STRUCT(1 AS num, "hi" as str, DATE "2014-01-01" as date)

And in the output I would like to produce the following JSON obj, which is a list of triples -- [key, value, type], with the value being the json-encoded value.

[
    ["num", 1, "INT64"],
    ["str", "hi", "STRING"],
    ["date", "2014-01-01", "DATE"]
]

How could I do this in BigQuery?

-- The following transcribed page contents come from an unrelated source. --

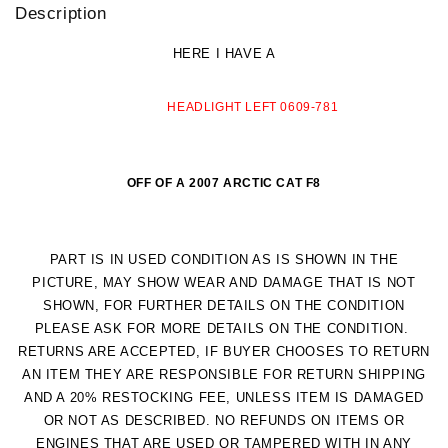
Description
HERE I HAVE A
HEADLIGHT LEFT 0609-781
OFF OF A 2007 ARCTIC CAT F8
PART IS IN USED CONDITION AS IS SHOWN IN THE
PICTURE, MAY SHOW WEAR AND DAMAGE THAT IS NOT
SHOWN, FOR FURTHER DETAILS ON THE CONDITION
PLEASE ASK FOR MORE DETAILS ON THE CONDITION.
RETURNS ARE ACCEPTED, IF BUYER CHOOSES TO RETURN
AN ITEM THEY ARE RESPONSIBLE FOR RETURN SHIPPING
AND A 20% RESTOCKING FEE, UNLESS ITEM IS DAMAGED
OR NOT AS DESCRIBED.
NO REFUNDS ON ITEMS OR
ENGINES THAT ARE USED OR TAMPERED WITH IN ANY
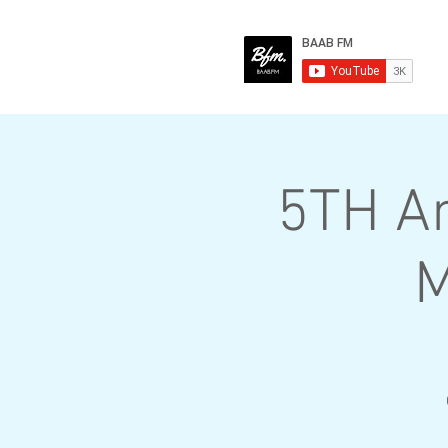
5TH A
M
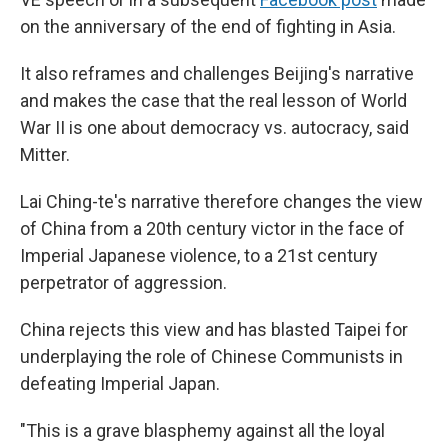
on the anniversary of the end of fighting in Asia.
It also reframes and challenges Beijing's narrative
and makes the case that the real lesson of World
War II is one about democracy vs. autocracy, said
Mitter.
Lai Ching-te's narrative therefore changes the view
of China from a 20th century victor in the face of
Imperial Japanese violence, to a 21st century
perpetrator of aggression.
China rejects this view and has blasted Taipei for
underplaying the role of Chinese Communists in
defeating Imperial Japan.
"This is a grave blasphemy against all the loyal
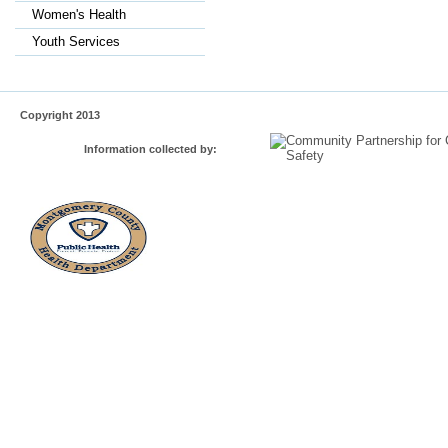
Women's Health
Youth Services
Copyright 2013
Information collected by:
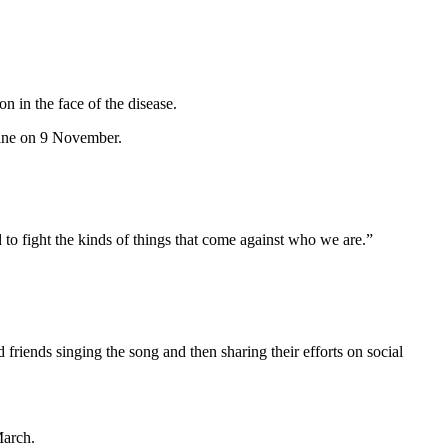
on in the face of the disease.
 online on 9 November.
d to fight the kinds of things that come against who we are.”
iends singing the song and then sharing their efforts on social
March.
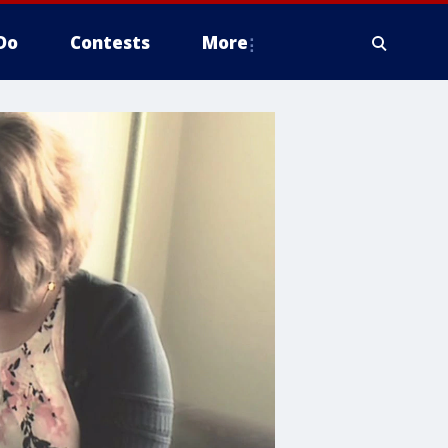
Do
Contests
More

So far I have some scaffolding down, but not quite sure how to get the "inspect" for the type or key of a value.

CREATE TEMP FUNCTION structFunc(obj ANY TYPE)
RETURNS json
AS (
  JSON "[]"
);

SELECT
  structFunc(STRUCT(1 as num,"x" as str, date "2014-01-01" as date))

I'm hoping there is something like a FOR loop I can iterate over the k-v pairs.


Note, here is a related question -- How to extract all the keys in a JSON object with BigQuery, that shows how to get an arbitrary list of k,v pairs in a js udf. However, it has the following two limitations:

  1. JS requires an input type. It cannot allow ANY TYPE, and you do you not know the struct beforehand.
  2. If you convert to json you lose non-json types unless you preserve additional information someplace else. For example DATE "2014-01-01" and "2014-01-01" would both be encoded the same in JSON even if they are two different types.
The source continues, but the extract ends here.